When i sit in an AirBnb I rented to the month of August (which has a failing AC within the Texas Summer) I was thinking it might be a fun time to execute a mental check of start-up life and also the transition to date. Always advantageous when you’re sweating from sitting 🙂 Having grown our team significantly the organization aspects is beginning to feel “normal.” If that’s a possibility. My co-founder Marissa would say we’re out of the “storming” phase and now to the “normalization” phase of our own first year. I now use her Westpoint terminology within my common speech, confusing friends basic terms as Sitrep, bluf and naturally MFIC. I’ll let her enlighten all of you for the definitions. In my opinion, normalizing the group helps us show we have momentum, synergy and our folks (and internal technology) are typical aligned and also the pace is collecting bigtime. Perfect things.


In the past posts I’ve commented on product development, CRE culture, investment plus much more. In this posting I would like to target customers and how to pay attention to them.

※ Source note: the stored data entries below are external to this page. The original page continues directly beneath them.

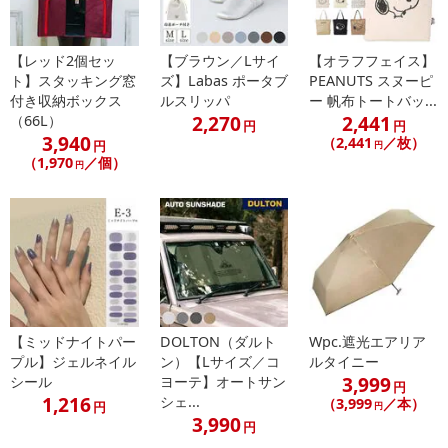
※パッケージ変更や商品リニューアル（成分など含む）等により、
参考の掲載画像や画像内のバーコードなど、お届け商品と多少異な
【レッド2個セッ
【ブラウン／Lサイ
【オラフフェイス】
る場合がございます。
ト】スタッキング窓
ズ】Labas ポータブ
PEANUTS スヌーピ
また、[新たな加工食品の原料原産地表示制度]の経過措置期間の終
付き収納ボックス
ルスリッパ
ー 帆布トートバッ...
了により、商品詳細内に記載の原産国・原材料の表記が旧表記の場
2,270
2,441
（66L）
円
円
合がございます。
3,940
（2,441
／枚）
円
円
あらかじめご了承いただいた上でお申込みください。なお、本理由
（1,970
／個）
円
によるお申込み後のキャンセル・返品交換は対応いたしかねます。
【お支払いについて】
※送料はお試し費用に含まれております。
※d払い、PayPay、au PAY、au PAY（auかんたん決済）、ソフトバ
ンクまとめて支払い、楽天ペイ、メルペイ、AEON Pay、Amazon
Payでお支払いの場合、決済のため外部サイトへ遷移します。
※予約商品は決済手段ごとに定められた決済期限日にお支払いを完
【ミッドナイトパー
DOLTON（ダルト
Wpc.遮光エアリア
了することがございます。ご了承いただいたうえでお申し込みくだ
プル】ジェルネイル
ン）【Lサイズ／コ
ルタイニー
3,999
シール
ヨーテ】オートサン
さい。
円
1,216
シェ...
（3,999
／本）
円
円
3,990
円
【配送伝票番号について】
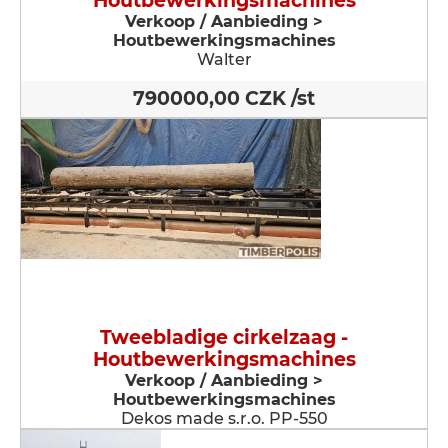
Houtbewerkingsmachines
Verkoop / Aanbieding >
Houtbewerkingsmachines
Walter
790000,00 CZK /st
Tweebladige cirkelzaag -
Houtbewerkingsmachines
Verkoop / Aanbieding >
Houtbewerkingsmachines
Dekos made s.r.o. PP-550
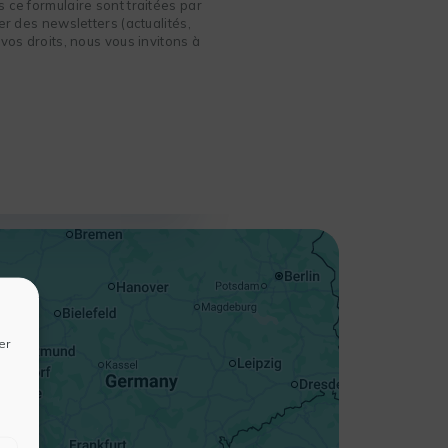
 ce formulaire sont traitées par
r des newsletters (actualités,
vos droits, nous vous invitons à
+
−
er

Whenever we first launched beta and commenced collecting feedback, the response was overwhelming from the initial users. “Change this,” “I don’t under this wording here,” “consider adding X,” “is there a atlas button with the?” (DOH!). To people with tech startup experience I’m sure that’s not new. I first, having only a humble CRE broker’s background, was quite surprised/impressed by how many people are willing to provide you with their help with this mission. What’s the mission again? Help small enterprises make smarter lease decisions.

Ahead of time, I felt compelled to push almost all our product development and assumptions coming from a pure real-estate perspective. I knew we could make improvements to the prevailing tech in the market, and we’re an industrial real-estate product, right? Sure, we’re free and anonymous and that great stuff but our company offers a platform that is CRE based to users. The whole core assumptions and product architecture/functions were steeped within the real-estate problem-solving mindset. Once we grew together as a team, we became less and less dependent on these assumptions plus much more plus much more engaged by the feedback from the users and people within the field. This assumption quickly changed, we’re not really a real-estate product, we’re a business product. How did look for that out?

We asked.

Our caboodling team is out daily hand-collecting reviews in Houston and I’m humbled by their efforts. They’re helping us seed the woking platform with real, verified feedback from business decision makers. It’s a critical and foundational objective of ours to gather these experiences. However, I’m impressed by the response we’re getting from retailers, tenants, small enterprises once they hear our mission, test out the woking platform and determine what we’re all about. It’s not uncommon for our caboodlers to shell out 30 mins on a single review (that your collection part takes about 60 seconds FYI) since the business community is definitely so hungry being heard. It is a group that’s putting their livelihoods on the line, every day, to produce their business grow along with their personal lives more enriched through their dreams. It’s about damn time someone sat down and paid attention to them.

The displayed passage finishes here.